#### [THE TASK]
All pictures must be dropped, while the entries are given again word for word.

#### [AVAILABLE DATA]
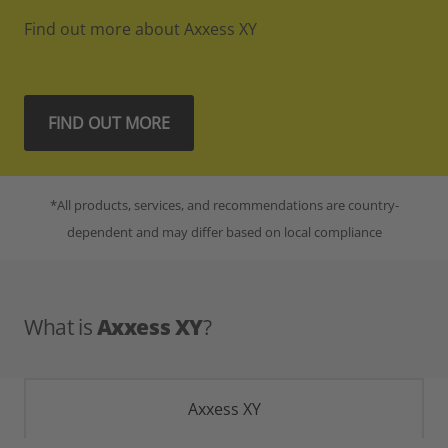
Find out more about Axxess XY
FIND OUT MORE
*All products, services, and recommendations are country-
dependent and may differ based on local compliance
What is
Axxess XY
?
Axxess XY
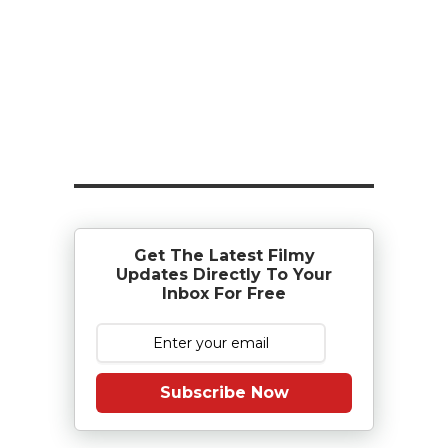
Get The Latest Filmy
Updates Directly To Your
Inbox For Free
Subscribe Now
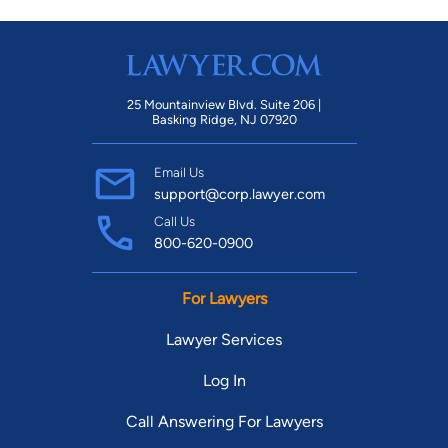
25 Mountainview Blvd. Suite 206 |
Basking Ridge, NJ 07920
Email Us
support@corp.lawyer.com
Call Us
800-620-0900
For Lawyers
Lawyer Services
Log In
Call Answering For Lawyers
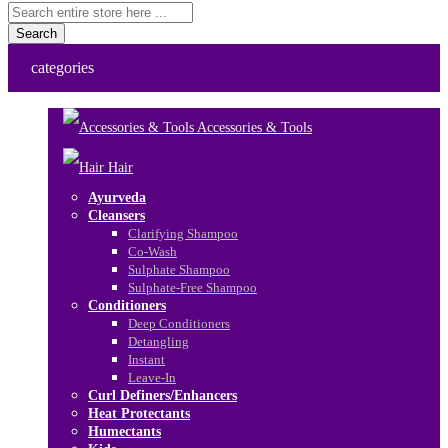
Search
categories
Accessories & Tools
Hair
Ayurveda
Cleansers
Clarifying Shampoo
Co-Wash
Sulphate Shampoo
Sulphate-Free Shampoo
Conditioners
Deep Conditioners
Detangling
Instant
Leave-In
Curl Definers/Enhancers
Heat Protectants
Humectants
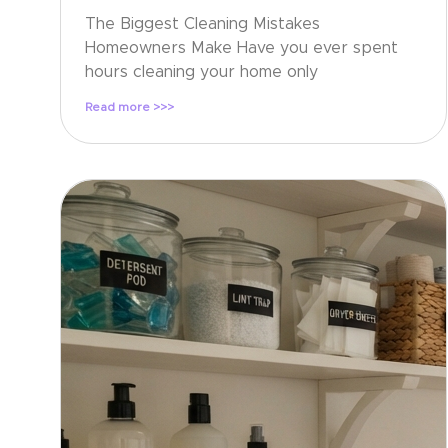
The Biggest Cleaning Mistakes
Homeowners Make Have you ever spent
hours cleaning your home only
Read more >>>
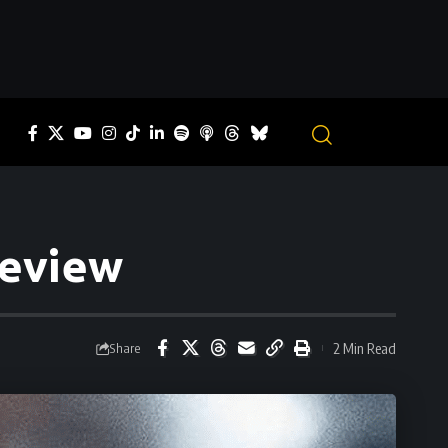
review
2 Min Read
Share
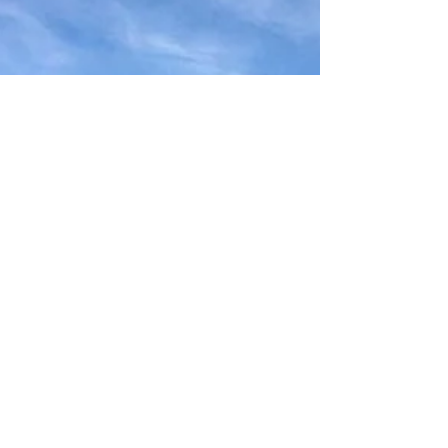
overnight on Bennachie, I couldn't resist
popping over to Hill of Dunnideer to check
out the...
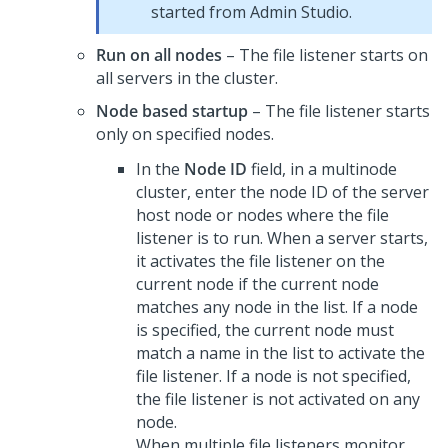
started from
Admin Studio
.
Run on all nodes
– The file listener starts on
all servers in the cluster.
Node based startup
– The file listener starts
only on specified nodes.
In the
Node ID
field, in a multinode
cluster, enter the node ID of the server
host node or nodes where the file
listener is to run. When a server starts,
it activates the file listener on the
current node if the current node
matches any node in the list. If a node
is specified, the current node must
match a name in the list to activate the
file listener. If a node is not specified,
the file listener is not activated on any
node.
When multiple file listeners monitor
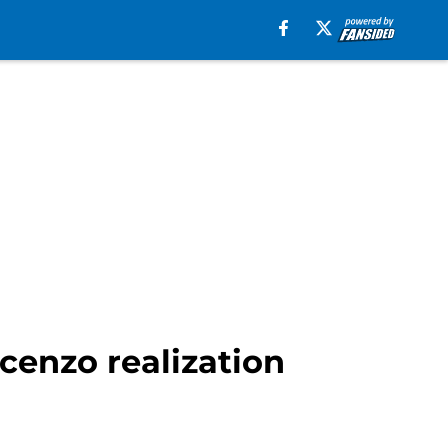
cenzo realization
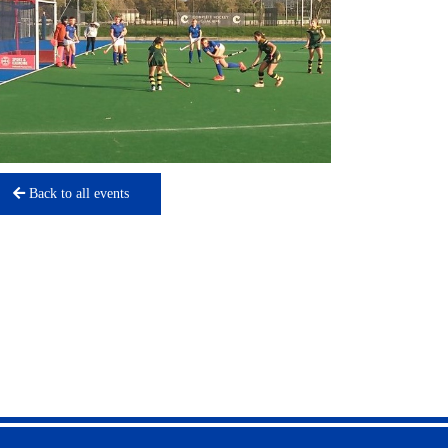
Back to all events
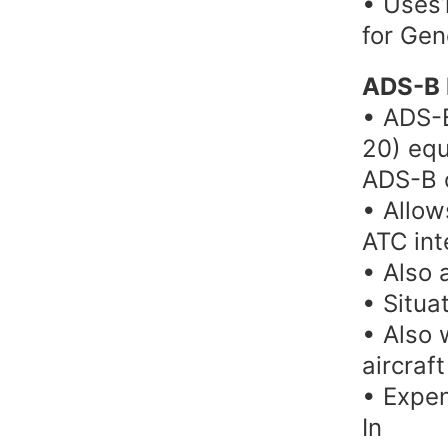
• Uses1
for Gen
ADS-B 
• ADS-B
20) equ
ADS-B 
• Allow
ATC int
• Also 
• Situa
• Also 
aircraft
• Expen
In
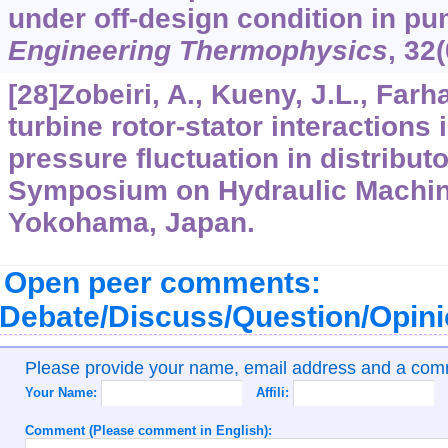
under off-design condition in p
Engineering Thermophysics
,
32
[28]Zobeiri, A., Kueny, J.L., Farh
turbine rotor-stator interactions
pressure fluctuation in distribut
Symposium on Hydraulic Machin
Yokohama, Japan.
Open peer comments:
Debate/Discuss/Question/Opin
Please provide your name, email address and a co
Your Name:
Affili:
Comment (Please comment in English):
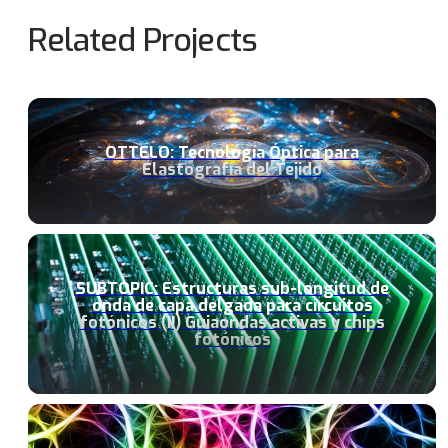
Related Projects
OTTELO: Tecnología Óptica para
Elastografía del Tejido
SUBTOPIC: Estructuras sub-longitud de
onda de capa delgada para circuitos
fotónicos (II) Guiaondas activas y chips
fotónicos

#### [ANSWER FOR THIS EXERCISE]
Find out more about Axxess XY
FIND OUT MORE
*All products, services, and recommendations are country-
dependent and may differ based on local compliance
What is
Axxess XY
?
Axxess XY
Get The Latest Filmy
Updates Directly To Your
Inbox For Free
Subscribe Now
25 Mountainview Blvd. Suite 206 |
Basking Ridge, NJ 07920
Email Us
support@corp.lawyer.com
Call Us
800-620-0900
For Lawyers
Lawyer Services
Log In
Call Answering For Lawyers
Search
categories
Accessories & Tools
Hair
Ayurveda
Cleansers
Clarifying Shampoo
Co-Wash
Sulphate Shampoo
Sulphate-Free Shampoo
Conditioners
Deep Conditioners
Detangling
Instant
Leave-In
Curl Definers/Enhancers
Heat Protectants
Humectants
The Biggest Cleaning Mistakes
Homeowners Make Have you ever spent
hours cleaning your home only
Read more >>>
review
2 Min Read
Share
overnight on Bennachie, I couldn't resist
popping over to Hill of Dunnideer to check
out the...
started from
Admin Studio
.
Run on all nodes
– The file listener starts on
all servers in the cluster.
Node based startup
– The file listener starts
only on specified nodes.
In the
Node ID
field, in a multinode
cluster, enter the node ID of the server
host node or nodes where the file
listener is to run. When a server starts,
it activates the file listener on the
current node if the current node
matches any node in the list. If a node
is specified, the current node must
match a name in the list to activate the
file listener. If a node is not specified,
the file listener is not activated on any
node.
When multiple file listeners monitor
cenzo realization
Back to all events
• Uses1
for Gen
ADS-B 
• ADS-B
20) equ
ADS-B 
• Allow
ATC int
• Also 
• Situa
• Also 
aircraft
• Expen
In
under off-design condition in p
Engineering Thermophysics
,
32
[28]Zobeiri, A., Kueny, J.L., Farh
turbine rotor-stator interactions
pressure fluctuation in distribut
Symposium on Hydraulic Machin
Yokohama, Japan.
Open peer comments:
Debate/Discuss/Question/Opin
Please provide your name, email address and a co
Your Name:
Affili:
Comment (Please comment in English):
Related Projects
OTTELO: Tecnología Óptica para
Elastografía del Tejido
SUBTOPIC: Estructuras sub-longitud de
onda de capa delgada para circuitos
fotónicos (II) Guiaondas activas y chips
fotónicos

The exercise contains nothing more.